**Data to use:**

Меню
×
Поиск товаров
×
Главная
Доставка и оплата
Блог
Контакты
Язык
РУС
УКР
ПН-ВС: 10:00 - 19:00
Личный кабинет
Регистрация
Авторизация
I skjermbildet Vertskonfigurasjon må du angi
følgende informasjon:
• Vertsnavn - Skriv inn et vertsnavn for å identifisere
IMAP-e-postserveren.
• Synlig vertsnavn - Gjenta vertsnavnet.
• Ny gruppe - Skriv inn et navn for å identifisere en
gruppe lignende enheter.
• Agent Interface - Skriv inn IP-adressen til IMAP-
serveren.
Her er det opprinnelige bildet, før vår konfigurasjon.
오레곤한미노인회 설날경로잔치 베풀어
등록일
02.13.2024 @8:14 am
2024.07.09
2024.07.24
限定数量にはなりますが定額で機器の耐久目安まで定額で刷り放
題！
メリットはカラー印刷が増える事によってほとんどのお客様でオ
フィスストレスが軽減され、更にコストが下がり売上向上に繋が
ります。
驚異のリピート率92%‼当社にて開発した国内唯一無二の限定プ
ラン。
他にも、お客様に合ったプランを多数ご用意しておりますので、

---

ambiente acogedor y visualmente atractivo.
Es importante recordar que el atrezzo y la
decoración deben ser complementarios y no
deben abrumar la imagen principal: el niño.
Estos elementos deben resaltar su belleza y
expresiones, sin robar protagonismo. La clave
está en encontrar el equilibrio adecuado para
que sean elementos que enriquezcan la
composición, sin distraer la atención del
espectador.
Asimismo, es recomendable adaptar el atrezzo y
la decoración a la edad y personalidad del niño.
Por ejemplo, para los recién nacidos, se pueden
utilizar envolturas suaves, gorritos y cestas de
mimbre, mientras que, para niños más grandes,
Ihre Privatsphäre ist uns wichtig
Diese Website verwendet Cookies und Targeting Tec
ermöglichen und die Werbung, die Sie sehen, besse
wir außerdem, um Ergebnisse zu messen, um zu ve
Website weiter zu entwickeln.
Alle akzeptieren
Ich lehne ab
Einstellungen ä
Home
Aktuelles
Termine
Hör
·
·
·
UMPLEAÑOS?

**Task brief:** Check every line above for the string "Website", and copy the ones that have it.

**Written solution:**
Diese Website verwendet Cookies und Targeting Tec
Website weiter zu entwickeln.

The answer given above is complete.